# Finishing a coffee table



## hankh (Jun 25, 2013)

I am making a coffee table of Indian Rosewood and maple. I have used linseed oil on both woods with good results - brings out the natural colors and grain without adding color. But the coffee table needs to liquid and scratch resistant. Suggestions? Hank


----------



## jw2170 (Jan 24, 2008)

I believe there is a 'pour on' epoxy resin that will give it a surface like glass. The more coats, the thicker it will be....

http://youtu.be/qQrRVUarzPc

http://youtu.be/WHtnQmvnqNo


----------



## TRN_Diesel (Feb 24, 2009)

jw2170 said:


> I believe there is a 'pour on' epoxy resin that will give it a surface like glass.

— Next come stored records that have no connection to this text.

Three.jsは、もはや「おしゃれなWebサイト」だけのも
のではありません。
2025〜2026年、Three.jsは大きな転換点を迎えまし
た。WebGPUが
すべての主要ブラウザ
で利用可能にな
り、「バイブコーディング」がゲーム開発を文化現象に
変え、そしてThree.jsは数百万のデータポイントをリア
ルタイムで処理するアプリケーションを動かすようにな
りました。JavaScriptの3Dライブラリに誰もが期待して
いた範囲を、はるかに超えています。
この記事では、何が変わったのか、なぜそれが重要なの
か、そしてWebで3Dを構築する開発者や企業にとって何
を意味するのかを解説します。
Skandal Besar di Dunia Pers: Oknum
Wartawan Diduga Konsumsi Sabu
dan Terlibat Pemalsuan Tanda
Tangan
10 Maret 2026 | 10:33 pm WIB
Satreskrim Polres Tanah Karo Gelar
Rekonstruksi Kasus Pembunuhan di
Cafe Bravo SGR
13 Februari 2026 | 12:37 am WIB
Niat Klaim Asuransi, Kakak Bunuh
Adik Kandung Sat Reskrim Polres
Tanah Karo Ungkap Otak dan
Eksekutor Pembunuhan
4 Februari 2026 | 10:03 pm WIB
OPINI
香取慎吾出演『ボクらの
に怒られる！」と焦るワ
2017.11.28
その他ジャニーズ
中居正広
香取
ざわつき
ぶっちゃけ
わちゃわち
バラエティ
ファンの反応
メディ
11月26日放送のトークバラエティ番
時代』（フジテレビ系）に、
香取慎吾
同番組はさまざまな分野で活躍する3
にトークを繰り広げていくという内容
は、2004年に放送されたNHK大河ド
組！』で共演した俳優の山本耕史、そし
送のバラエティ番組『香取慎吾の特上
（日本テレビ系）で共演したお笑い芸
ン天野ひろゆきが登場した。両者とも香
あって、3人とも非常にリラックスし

The more coats, the thicker it will be....
> 
> DIY Channel - How to apply Liquid Glass / 2 Part Epoxy Resin on almost any surface. - YouTube
> 
> ArtResin Glossy Clearcoat - on one MASSIVE piece of art. - YouTube


Have a look at this video on applying Tung Oil.

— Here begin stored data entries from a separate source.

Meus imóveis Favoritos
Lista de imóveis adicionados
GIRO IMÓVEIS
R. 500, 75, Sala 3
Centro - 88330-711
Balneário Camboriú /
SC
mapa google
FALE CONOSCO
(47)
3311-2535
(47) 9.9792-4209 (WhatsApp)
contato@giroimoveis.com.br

Woodworking : How to Apply Tung Oil to Wood - YouTube

The trick is to used 400 grit sandpaper and work it into the wood.


----------



## jw2170 (Jan 24, 2008)

Hi Dan, I bow to you superior experience in these matters, but will Tung Oil help to make the surface scratch resistant?

That is what I was focusing on.....


----------



## TRN_Diesel (Feb 24, 2009)

jw2170 said:


> Hi Dan, I bow to you superior experience in these matters, but will Tung Oil help to make the surface scratch resistant?
> 
> That is what I was focusing on.....


James

I have used many finishes and have yet to find one that will not scratch. There are numerous finishes that can be applied as both you and I have cited in our post. To say one is better than the other is harsh, I would leave it up to the person and what they are comfortable doing. 

I just tried this and it was so easy to apply I was astonished to be honest. It also allows you to apply two coats in half a day. 

What I would recommend to Peter is use some scrap pieces and conduct his own experiment and as they say the proof is in the pudding!


----------



## jw2170 (Jan 24, 2008)

Point taken, Dan.


----------



## beemor (Feb 29, 2012)

jw2170 said:


> I believe there is a 'pour on' epoxy resin that will give it a surface like glass. The more coats, the thicker it will be....
> 
> DIY Channel - How to apply Liquid Glass / 2 Part Epoxy Resin on almost any surface. - YouTube
> 
> ArtResin Glossy Clearcoat - on one MASSIVE piece of art. - YouTube


I have used this for small tables and serving trays. It is waterproof and doesn't mind a bit of heat. My grandson coated a paper plate with it and gets supper served on it.


----------



## rwl7532 (Sep 8, 2011)

Consider adding a glass top to the table.
Possibly tempered.


----------



## berry (Oct 17, 2005)

I think I'd use the linseed oil you are comfortable with to bring out the grain. Make sure it flashes off completely and then put on a clear top coat. 

I'm pretty happy with General Finishes polyacrylic. I've used this water based product on a few projects and been very happy. Because it's water based I'm not afraid to use it in the house during the winter. It dries quickly, you can do a couple coats a day with very light sanding in between. It does require 3 coats to look good. I apply with a paint brush or paint pad. It's available in gloss, semi-gloss and satin.


----------



## hankh (Jun 25, 2013)

berry said:


> I think I'd use the linseed oil you are comfortable with to bring out the grain. Make sure it flashes off completely and then put on a clear top coat.
> 
> I'm pretty happy with General Finishes polyacrylic. I've used this water based product on a few projects and been very happy. Because it's water based I'm not afraid to use it in the house during the winter. It dries quickly, you can do a couple coats a day with very light sanding in between. It does require 3 coats to look good. I apply with a paint brush or paint pad. It's available in gloss, semi-gloss and satin.


Thanks for all the info. Will a water-based acrylic work after applying linseed oil?


----------



## denniswoody (Dec 11, 2011)

Minwax Wipe On Poly produces a nice easy to apply finish that is alcohol and water resistant.


----------